I commuted around the same amount, 12-14 a day on highways/mixed trails depending on conditions. It really isn't hard once you get out and start doing it. Go for a bike that comes standard with fenders and a rack, if you can. I was looking at this Bianchi for a while until I relocated. No flashy components, but all bombproof stuff. I went through an entire year with Alivio components, and they handled salty winter roads without issue. A nice pair of swept bars and a saddle and you have a fairly comfortable sitting position, or you can add some drop bar-ends and have a rig that can handle flats and hills without too much trouble. Won't be as fast as a 'hybrid' or a performance road bike, but for commuting, it has everything you could want with the exception of a nice saddle. Don't forget to grab some lights.

I personally wouldn't buy into any shop that tried to sell you a 'commuting' bike without fenders or a rack standard.


----------



## jseko (Jan 25, 2011)

That Bianchi looks pretty sweet. This Felt Verza is fairly similar but comes with IGH. But the price is also higher at $1150.

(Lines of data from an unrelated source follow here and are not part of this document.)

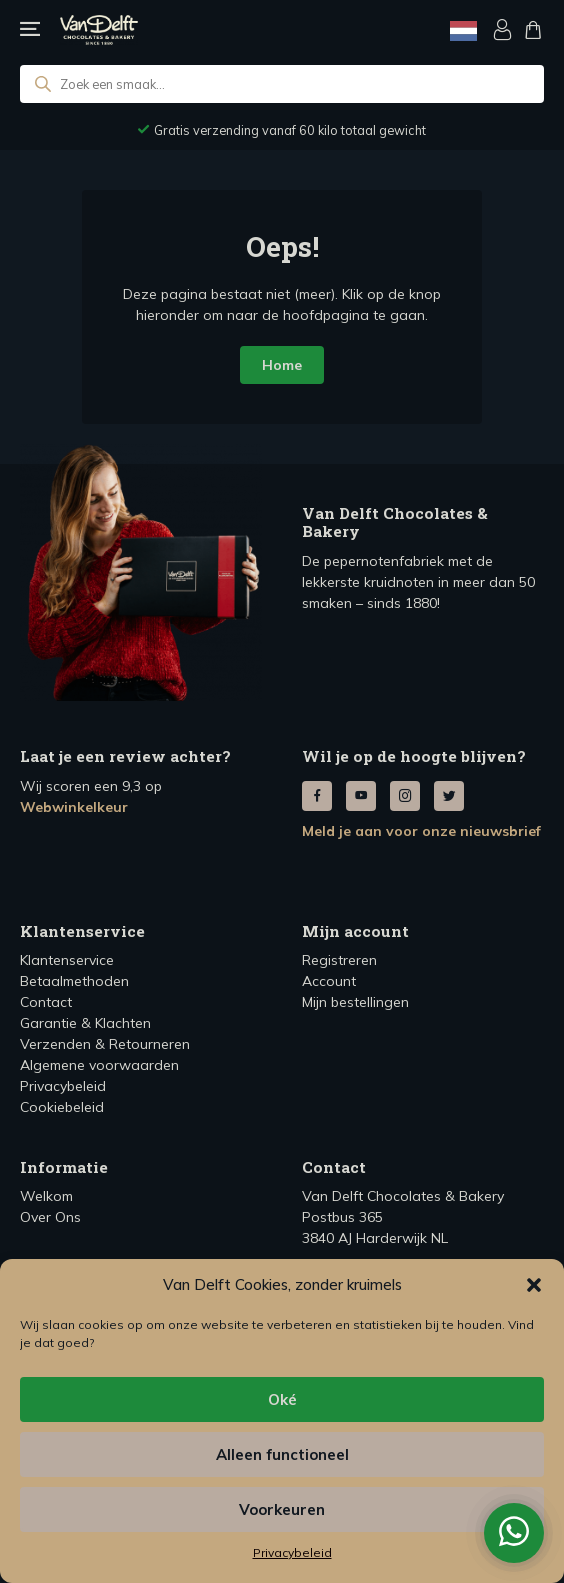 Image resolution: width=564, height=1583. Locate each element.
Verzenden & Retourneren (105, 1044)
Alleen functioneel (282, 1454)
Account (329, 981)
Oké (282, 1399)
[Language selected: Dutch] (463, 30)
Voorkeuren (282, 1509)
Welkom (46, 1196)
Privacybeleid (292, 1552)
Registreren (339, 960)
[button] (534, 1285)
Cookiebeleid (62, 1107)
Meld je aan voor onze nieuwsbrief (421, 831)
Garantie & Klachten (85, 1023)
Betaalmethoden (74, 981)
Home (282, 365)
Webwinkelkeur (74, 807)
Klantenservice (67, 960)
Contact (46, 1002)
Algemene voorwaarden (99, 1065)
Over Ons (50, 1217)
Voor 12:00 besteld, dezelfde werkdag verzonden (290, 130)
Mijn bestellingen (355, 1002)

I like the color of the Felt better. I think glossy black is a bit boring on the Bianchi. The Camaleonte looks interesting, but it lacks fenders and rack.


----------



## wschruba (Apr 13, 2012)

I also saw some bikes by Opus at a bike show, looked like they might be good for commuting. Might have some trouble finding local dealers, though, I had never seen them at any of the shops that I had been to.


----------



## RHWest23 (Apr 21, 2012)

I am sure I will catch some heat with this post since they are totally unpopular on this forum, but i do love my Specialized Croostrail Sport Disc for commuting. Although its only a 8 mile commute a day. It runs great down the road and bikepaths, and few dirt paths I ride on my way to work.


----------



## TobyGadd (Sep 9, 2009)

RHWest23 said:


> I am sure I will catch some heat with this post since they are totally unpopular on this forum, but i do love my Specialized Croostrail Sport Disc for commuting. Although its only a 8 mile commute a day. It runs great down the road and bikepaths, and few dirt paths I ride on my way to work.


Looks like a great bike. But most importantly, you love it--which is what really matters.


----------



## djork (Nov 8, 2004)

Cannondale Bad Boy 9 is on top of my list. Some other bikes that caught my interest while I'm still deciding, and which may interest you:

Rocky Mountain Metropolis (think Jenson USA was blowing '10 models out the door not too long ago and they only have a few left)

Scott SUB (well spec'd for the price, discovered this bike while at REI)

Scott Sportster (also discovered at REI)

Mongoose Sabrosa (Nashbar has it for $425)

All these bikes have disc brakes and the rear is UNDER THE SEAT STAY--as it should for a commuter!

Many of these bikes are great bang for the buck, but I'm completely sold on the Cannondale BB.


----------